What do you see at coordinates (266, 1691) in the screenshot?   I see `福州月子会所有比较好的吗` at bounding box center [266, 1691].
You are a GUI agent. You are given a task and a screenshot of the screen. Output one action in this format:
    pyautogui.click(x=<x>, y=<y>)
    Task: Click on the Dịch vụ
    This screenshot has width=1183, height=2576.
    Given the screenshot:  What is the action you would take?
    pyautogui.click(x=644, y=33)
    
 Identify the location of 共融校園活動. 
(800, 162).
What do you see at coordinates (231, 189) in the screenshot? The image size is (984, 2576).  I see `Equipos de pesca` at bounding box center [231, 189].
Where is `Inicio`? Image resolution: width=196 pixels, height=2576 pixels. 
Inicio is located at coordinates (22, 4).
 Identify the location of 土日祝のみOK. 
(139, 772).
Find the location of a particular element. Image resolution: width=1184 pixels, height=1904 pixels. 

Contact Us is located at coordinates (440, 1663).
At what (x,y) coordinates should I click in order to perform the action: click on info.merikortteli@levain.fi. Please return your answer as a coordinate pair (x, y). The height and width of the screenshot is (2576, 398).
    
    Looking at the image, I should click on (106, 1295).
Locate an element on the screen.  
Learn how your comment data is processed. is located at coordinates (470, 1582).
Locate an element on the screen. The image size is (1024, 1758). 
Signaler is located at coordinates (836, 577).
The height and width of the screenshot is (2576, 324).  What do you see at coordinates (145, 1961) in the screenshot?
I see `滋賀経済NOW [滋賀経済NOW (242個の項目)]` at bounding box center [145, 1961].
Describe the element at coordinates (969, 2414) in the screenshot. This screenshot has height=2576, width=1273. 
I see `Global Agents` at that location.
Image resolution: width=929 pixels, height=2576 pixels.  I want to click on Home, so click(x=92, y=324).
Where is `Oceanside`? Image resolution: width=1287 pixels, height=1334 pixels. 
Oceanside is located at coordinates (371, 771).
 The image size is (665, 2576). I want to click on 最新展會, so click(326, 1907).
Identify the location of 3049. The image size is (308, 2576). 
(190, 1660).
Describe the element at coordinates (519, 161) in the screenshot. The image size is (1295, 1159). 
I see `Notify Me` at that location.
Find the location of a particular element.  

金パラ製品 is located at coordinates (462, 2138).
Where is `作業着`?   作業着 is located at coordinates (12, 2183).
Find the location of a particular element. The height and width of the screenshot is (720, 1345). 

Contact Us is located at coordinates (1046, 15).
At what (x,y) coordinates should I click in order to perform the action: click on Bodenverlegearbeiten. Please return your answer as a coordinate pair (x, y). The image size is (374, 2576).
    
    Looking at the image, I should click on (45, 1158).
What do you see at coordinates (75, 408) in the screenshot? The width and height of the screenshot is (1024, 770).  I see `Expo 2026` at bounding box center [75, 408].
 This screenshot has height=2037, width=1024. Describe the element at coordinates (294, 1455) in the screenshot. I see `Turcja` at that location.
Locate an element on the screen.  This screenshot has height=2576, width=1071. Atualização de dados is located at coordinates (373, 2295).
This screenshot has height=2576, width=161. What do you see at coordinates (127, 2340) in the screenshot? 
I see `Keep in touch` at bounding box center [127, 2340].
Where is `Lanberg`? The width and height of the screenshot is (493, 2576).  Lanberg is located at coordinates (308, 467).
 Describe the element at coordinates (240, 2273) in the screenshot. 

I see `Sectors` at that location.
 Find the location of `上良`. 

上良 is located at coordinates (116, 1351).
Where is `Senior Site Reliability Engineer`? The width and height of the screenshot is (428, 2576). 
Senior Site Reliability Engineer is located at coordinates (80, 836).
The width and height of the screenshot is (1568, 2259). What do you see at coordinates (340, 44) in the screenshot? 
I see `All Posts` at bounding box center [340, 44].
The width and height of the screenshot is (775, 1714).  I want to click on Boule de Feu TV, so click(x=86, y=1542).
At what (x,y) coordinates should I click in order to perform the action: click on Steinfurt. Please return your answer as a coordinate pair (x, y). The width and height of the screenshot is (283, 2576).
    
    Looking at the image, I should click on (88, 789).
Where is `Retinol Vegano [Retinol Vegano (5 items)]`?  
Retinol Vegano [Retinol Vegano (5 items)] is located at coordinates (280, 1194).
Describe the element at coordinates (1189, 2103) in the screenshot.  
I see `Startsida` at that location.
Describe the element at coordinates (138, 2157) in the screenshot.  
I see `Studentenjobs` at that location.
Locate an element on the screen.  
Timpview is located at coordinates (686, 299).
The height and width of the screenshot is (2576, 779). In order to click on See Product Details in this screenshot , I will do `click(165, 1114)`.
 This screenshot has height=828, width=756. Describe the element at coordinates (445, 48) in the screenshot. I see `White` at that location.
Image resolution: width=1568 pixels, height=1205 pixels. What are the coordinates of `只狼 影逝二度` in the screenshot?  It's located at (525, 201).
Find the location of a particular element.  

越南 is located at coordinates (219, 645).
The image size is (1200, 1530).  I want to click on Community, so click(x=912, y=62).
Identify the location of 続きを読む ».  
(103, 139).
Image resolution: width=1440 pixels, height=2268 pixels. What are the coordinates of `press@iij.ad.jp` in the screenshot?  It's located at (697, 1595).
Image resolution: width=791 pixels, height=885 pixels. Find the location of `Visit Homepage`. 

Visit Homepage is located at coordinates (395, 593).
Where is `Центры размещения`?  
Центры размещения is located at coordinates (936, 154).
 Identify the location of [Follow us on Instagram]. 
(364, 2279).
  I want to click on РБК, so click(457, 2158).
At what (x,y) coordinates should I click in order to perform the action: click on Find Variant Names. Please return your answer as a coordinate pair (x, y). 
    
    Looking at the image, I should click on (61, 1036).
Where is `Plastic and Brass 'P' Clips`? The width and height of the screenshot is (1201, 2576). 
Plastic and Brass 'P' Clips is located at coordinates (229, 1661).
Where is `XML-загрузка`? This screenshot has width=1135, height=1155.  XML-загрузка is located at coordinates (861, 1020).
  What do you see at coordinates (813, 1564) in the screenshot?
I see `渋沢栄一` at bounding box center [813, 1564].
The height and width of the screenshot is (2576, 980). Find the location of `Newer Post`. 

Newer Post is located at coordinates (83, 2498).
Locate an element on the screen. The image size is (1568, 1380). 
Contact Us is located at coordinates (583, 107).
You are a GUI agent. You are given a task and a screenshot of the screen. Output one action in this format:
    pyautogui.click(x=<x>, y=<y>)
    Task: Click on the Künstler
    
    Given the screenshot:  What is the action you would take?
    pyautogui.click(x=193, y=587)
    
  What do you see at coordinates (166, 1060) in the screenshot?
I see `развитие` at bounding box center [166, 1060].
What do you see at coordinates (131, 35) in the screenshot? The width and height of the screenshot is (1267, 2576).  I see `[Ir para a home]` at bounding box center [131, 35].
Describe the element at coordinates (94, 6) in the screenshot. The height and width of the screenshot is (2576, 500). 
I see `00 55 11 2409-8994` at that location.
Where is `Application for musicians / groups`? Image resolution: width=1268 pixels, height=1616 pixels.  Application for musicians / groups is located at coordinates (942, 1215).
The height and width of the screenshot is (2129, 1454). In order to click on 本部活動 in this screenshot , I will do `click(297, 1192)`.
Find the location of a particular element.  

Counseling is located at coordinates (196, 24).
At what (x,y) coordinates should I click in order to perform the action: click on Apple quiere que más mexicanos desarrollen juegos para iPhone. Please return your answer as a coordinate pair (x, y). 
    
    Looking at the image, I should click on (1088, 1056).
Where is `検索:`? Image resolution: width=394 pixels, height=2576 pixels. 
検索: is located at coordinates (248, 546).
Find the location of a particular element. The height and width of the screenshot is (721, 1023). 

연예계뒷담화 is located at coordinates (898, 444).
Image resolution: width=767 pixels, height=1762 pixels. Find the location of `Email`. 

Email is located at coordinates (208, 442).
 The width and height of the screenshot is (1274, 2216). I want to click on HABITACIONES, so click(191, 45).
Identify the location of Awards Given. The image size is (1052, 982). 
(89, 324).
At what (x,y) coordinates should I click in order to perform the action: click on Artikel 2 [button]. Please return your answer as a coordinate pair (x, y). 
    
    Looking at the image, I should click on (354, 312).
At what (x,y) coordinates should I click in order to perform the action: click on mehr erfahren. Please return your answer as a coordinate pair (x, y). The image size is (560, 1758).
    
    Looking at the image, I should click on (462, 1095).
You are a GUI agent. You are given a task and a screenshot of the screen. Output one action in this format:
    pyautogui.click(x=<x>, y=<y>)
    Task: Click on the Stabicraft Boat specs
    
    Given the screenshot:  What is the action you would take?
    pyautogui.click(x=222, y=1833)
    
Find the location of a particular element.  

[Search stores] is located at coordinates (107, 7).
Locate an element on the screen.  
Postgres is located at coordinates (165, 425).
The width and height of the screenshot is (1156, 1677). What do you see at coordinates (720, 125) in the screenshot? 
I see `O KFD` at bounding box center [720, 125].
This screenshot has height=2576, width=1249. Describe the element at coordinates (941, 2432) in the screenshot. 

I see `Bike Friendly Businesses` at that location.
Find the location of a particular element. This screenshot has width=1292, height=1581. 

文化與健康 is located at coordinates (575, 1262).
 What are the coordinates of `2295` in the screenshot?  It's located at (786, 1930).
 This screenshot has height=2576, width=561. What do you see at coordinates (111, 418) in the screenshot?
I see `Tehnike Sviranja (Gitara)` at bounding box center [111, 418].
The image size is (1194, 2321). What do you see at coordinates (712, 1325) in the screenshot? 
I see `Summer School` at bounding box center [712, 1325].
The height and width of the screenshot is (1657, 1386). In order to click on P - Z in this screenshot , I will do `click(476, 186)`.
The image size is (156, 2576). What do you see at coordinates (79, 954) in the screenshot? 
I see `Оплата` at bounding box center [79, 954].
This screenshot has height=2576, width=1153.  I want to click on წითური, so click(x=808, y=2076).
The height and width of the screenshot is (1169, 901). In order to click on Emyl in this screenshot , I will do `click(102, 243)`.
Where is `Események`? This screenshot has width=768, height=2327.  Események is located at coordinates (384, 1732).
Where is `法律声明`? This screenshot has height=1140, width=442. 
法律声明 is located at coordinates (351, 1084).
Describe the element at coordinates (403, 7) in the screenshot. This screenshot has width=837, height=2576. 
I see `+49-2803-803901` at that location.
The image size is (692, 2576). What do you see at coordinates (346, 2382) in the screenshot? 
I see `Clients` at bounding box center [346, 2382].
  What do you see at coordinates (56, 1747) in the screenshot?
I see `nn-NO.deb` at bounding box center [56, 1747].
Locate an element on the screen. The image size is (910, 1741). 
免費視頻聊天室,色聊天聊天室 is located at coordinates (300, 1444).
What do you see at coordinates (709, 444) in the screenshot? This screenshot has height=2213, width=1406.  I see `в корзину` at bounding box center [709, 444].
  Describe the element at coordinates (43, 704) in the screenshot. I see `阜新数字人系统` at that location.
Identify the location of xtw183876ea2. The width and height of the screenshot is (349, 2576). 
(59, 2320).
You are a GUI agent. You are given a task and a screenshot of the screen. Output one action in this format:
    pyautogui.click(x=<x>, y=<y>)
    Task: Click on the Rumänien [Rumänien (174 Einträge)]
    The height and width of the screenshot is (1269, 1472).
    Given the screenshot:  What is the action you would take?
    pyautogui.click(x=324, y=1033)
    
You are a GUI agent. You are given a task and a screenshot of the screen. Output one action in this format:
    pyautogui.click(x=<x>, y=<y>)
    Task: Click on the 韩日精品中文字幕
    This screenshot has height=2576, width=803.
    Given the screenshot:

-=-=-=-=-

* What you have to do *
Write down exactly the span of lines above from the one containing "Describe the element at coordinates (969, 2414)" to the one containing "Image resolution: width=929", both ends included.

* Task output *
Describe the element at coordinates (969, 2414) in the screenshot. This screenshot has height=2576, width=1273. 
I see `Global Agents` at that location.
Image resolution: width=929 pixels, height=2576 pixels.  I want to click on Home, so click(x=92, y=324).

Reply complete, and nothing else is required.